DiChristina also predicted that we will see breakthroughs that allow us to understand how life began on this planet. While DNA and RNA can form spontaneously, they don’t do so easily. Scientists are working to replicate the right chemistry and environment to figure out how to give life a little kick. All the individual steps for spontaneous life have been performed, and she thinks that this year they may find just the right spark for the whole process.
Energy
By far the biggest story of the year will be energy, and while DiChristina spoke about the specifics of nuclear power in Japan, she emphasized that there are dangers associated with all our methods of getting energy. The Deepwater Horizon oil spill, mountain top removal and the collapse of coal mines, and the hazards to birds by wind farms all serve as reminders that energy never comes without a price.

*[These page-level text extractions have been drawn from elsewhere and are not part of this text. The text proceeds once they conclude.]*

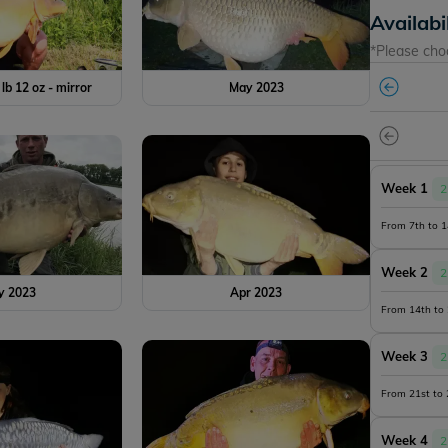
Availabi
*Please cho
 lb 12 oz - mirror
May 2023
Week 1
2
From 7th to 
Week 2
2
y 2023
Apr 2023
From 14th to
Week 3
2
From 21st to
Week 4
2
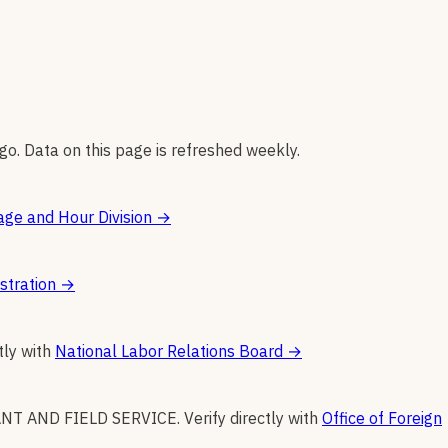
go. Data on this page is refreshed weekly.
ge and Hour Division
→
stration
→
tly with
National Labor Relations Board
→
NT AND FIELD SERVICE
.
Verify directly with
Office of Foreign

The big news in energy this year (aside from the dangers associated with obtaining it) is that scientists are very close to completing a fusion reactor that creates more energy than it expends. DiChristina was quick to joke that scientists always promise that fusion is 20 years in the future, but she noted that the National Ignition Facility may be up and running much sooner than expected. She warned, however, that some steep engineering challenges stand in the way of successful fusion: creating a structure that can withstand the heat, the complex process of making tritium (the radioactive isotope that forms part of the reactor’s fuel), and the need to improve the reliability of lasers needed for the reactor.
Earth science
One of the most fascinating topics discussed involved a shift in the way scientists and the public view minerals. Traditionally, the general public has not viewed the study of minerals as a dynamic and important field. According to DiChristina, a shift in thinking has allowed them to be cast in a new light, as artifacts of an evolving planet in a geologic timeframe.
While all the matter in the universe is made of the same basic building blocks, it takes time for a planet’s processes to mold these elements into the different chemical combinations needed for the earth’s minerals. As we search for habitable planets, mineral composition can help us learn the characteristics of a foreign planet and understand the history of our own.
Space science
The MESSENGER satellite, whose descent to Mercury coincided with this event, is another big story of 2011. In a parallel to the changing perception of minerals, new scientific tools and theories have changed how the public thinks about Mercury. Once thought geologically dead, the MESSENGER mission has shown the planet to be volcanically active and magnetically dynamic because of its proximity to the Sun. By early April, 2011 NASA will have learned a tremendous amount about the planet from this satellite.
One of the reasons that science is so popular and energized right now is that a technology-aided movement called Citizen Science has made it possible for anyone to participate in research, DiChristina remarked. Some programs, such as Cornell University’s BirdSleuth and the Great Sunflower Project from San Francisco State University allow anyone to gather data for large scale projects. Others like Galaxy Zoo from Zooniverse and SETI@Home from the University of California, Berkeley take advantage of people’s amazing ability to detect patterns in images. These projects enlist members of the public to help look for galaxies and planets.
As DiChristina’s presentation highlighted, 2011 is shaping up to be an amazing time in science. Publications like Scientific American have embraced their capacity to provide the public with “the science behind the headlines,” and technology has expanded the ways these publications can deliver content and interact with readers and science enthusiasts.